“My dear, strange Basil!” said Mrs. Jericho, with an incredulous laugh.
“Shall endeavour to leave five pounds a-year, to have that epitaph grown over me in mustard and cress. Five pounds a-year, ma’am, to the sexton, to keep my memory green.”
“I wonder what Miss Carraways would say if she heard you. But I know better,” said Monica. “I think, Agatha, we had better bespeak our posts as bridesmaids.”
“Wouldn’t suffer it, my darling girls,” said Basil. “If ever I was to marry—not that I ever shall; no, no,—I shall walk through the world with the mustard-and-cress steadily in my eye—you shouldn’t come near my wife. No, no; you’re too good, too fine, too embroidered, for the plain work of matrimony. Bless your little filagree hearts, before you marry you ought to perform quarantine in cotton, and serve seven years to pies and puddings.”
“Now, my dear, dear Basil”—
But Edwin, entering with a letter, destroyed Mrs. Jericho’s sentence in its early syllables.
“How curious!” cried Mrs. Jericho. “A letter from Mrs. Carraways. I know her dear hand from all my friends: there is such a flow of the lady about it. Ha! the party. ‘Mr. and Mrs. Carraways request the honour of—’ yes; we are all invited. This is to be the great fête of the season. Jogtrot Lodge will be burningly brilliant. The richest people will be there, and I have heard,” and Mrs. Jericho lowered her voice, “I have heard, some of the nobility.”

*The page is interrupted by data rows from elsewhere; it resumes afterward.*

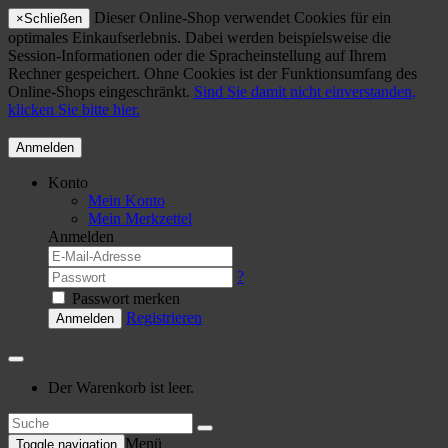
Dieser Online-Shop verwendet Cookies für ein
×
Schließen
optimales Einkaufserlebnis. Dabei werden beispielsweise die
Session-Informationen oder die Spracheinstellung auf Ihrem
Rechner gespeichert. Ohne Cookies ist der Funktionsumfang des
Online-Shops eingeschränkt.
Sind Sie damit nicht einverstanden,
klicken Sie bitte hier.
Anmelden
Konto
Mein Konto
Mein Merkzettel
Anmelden
?
Passwort merken
Registrieren
Anmelden
Der Warenkorb ist leer.
Menü
Toggle navigation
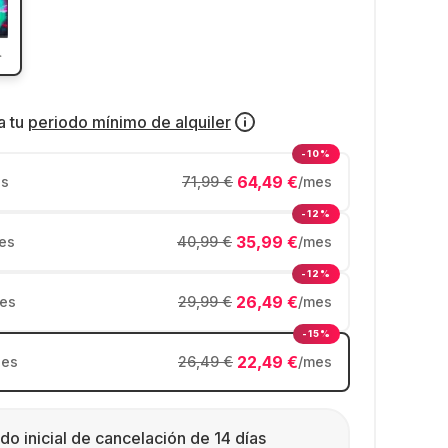
a tu
periodo mínimo de alquiler
-10%
64,49 €
s
71,99 €
/mes
-12%
35,99 €
es
40,99 €
/mes
-12%
26,49 €
es
29,99 €
/mes
-15%
22,49 €
es
26,49 €
/mes
do inicial de cancelación de 14 días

“No doubt,” said Basil; “just a lord or two, to keep ’em sweet.”
“Really, Basil, you ought to go and live in a cave, upon wild elder-berries; you ought,” said Monica; and then she turned to her parent, with a look of touching helplessness. “But, my dear mamma; how are we to go?”
“Yes, mamma,” said the forlorn Agatha, “how are we to go?”